Here on the Grafana OnCall team, we’re focused on making Grafana OnCall as easy to use as possible. We want to make it easier to reduce errors with your on-call schedules, create schedule and escalation templates quickly, and fit on-call management into your existing as-code patterns. 

That’s why we’re excited to announce the release of a Terraform provider for both Grafana OnCall OSS and Grafana OnCall in Grafana Cloud. (Don’t have a Grafana Cloud account? Sign up for a free account today!) This Terraform provider allows you to manage your integrations, schedules, and escalations in Grafana OnCall as code.  
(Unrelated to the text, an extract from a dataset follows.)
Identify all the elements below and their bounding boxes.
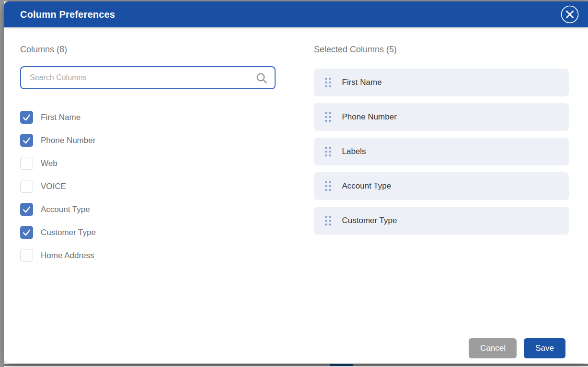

We’re going to help you get started quickly with Grafana OnCall and Terraform through this get started guide. Let’s dive in.

Connect to Grafana OnCall

Terraform set up in Grafana OnCall OSS vs. Grafana OnCall in Grafana Cloud

For the most part, the steps and Terraform instructions required are identical between Grafana OnCall OSS and Grafana OnCall in Grafana Cloud. The key difference is that when using the Terraform provider for OnCall OSS you need to provide an oncall_url parameter in the provider block. This should be the URL of the API of your OnCall OSS instance. This parameter is not needed for Grafana OnCall in Grafana Cloud. 

provider "grafana" {

  oncall_access_token = "<YOUR_TOKEN>"

  oncall_url          =  "your_oss_instance_url"

}

Create an API token

First, you need to create an API token to start managing your Grafana OnCall setup via Terraform. These steps are the same whether you are using Grafana OnCall OSS or Grafana OnCall in Grafana Cloud: 

  1. Go to the Settings tab of Grafana OnCall
  2. Find the API Tokens section and press the Create button. 
  3. Don’t forget to save the token, because you won’t be able to see it again.

Configure the Terraform provider

The next step is configuring the provider. 

Grafana OnCall is included in the Grafana Terraform provider, so you just need to provide your Grafana OnCall API token there. 

If you want to use the Grafana Terraform provider with Grafana OnCall OSS you will need to  provide an oncall_url parameter. It should be the url of the API  of your OnCall instance. 

You can see an example of how to do this below:

terraform {
  required_providers {
    grafana = {
      source  = "grafana/grafana"
      version = ">= 1.22.0"
    }
  }
}

provider "grafana" {
  // I’m using an alias for convenience because the Grafana provider includes parts for managing Grafana Cloud, Synthetic monitoring, etc.
  alias = "oncall"
  oncall_access_token = <YOUR_ONCALL_API_TOKEN>
}

Interact with Grafana OnCall

Create an integration 

Now that you have your API token, let’s create an integration. Grafana OnCall integrations allow you to connect to the monitoring systems of your choice, including Grafana Alerting, to send alerts to Grafana OnCall. Grafana Cloud users will be able to connect Grafana OnCall to Datadog and New Relic.

Let’s create one! Here is an example of how to do that below:

resource "grafana_oncall_integration" "prod_alertmanager" {
  provider = grafana.oncall
  name     = "Prod AM"
  type     = "alertmanager"
  default_route {
  }
}

Check if everything was set up correctly by applying your Terraform configuration. You should see it show up in the UI like below.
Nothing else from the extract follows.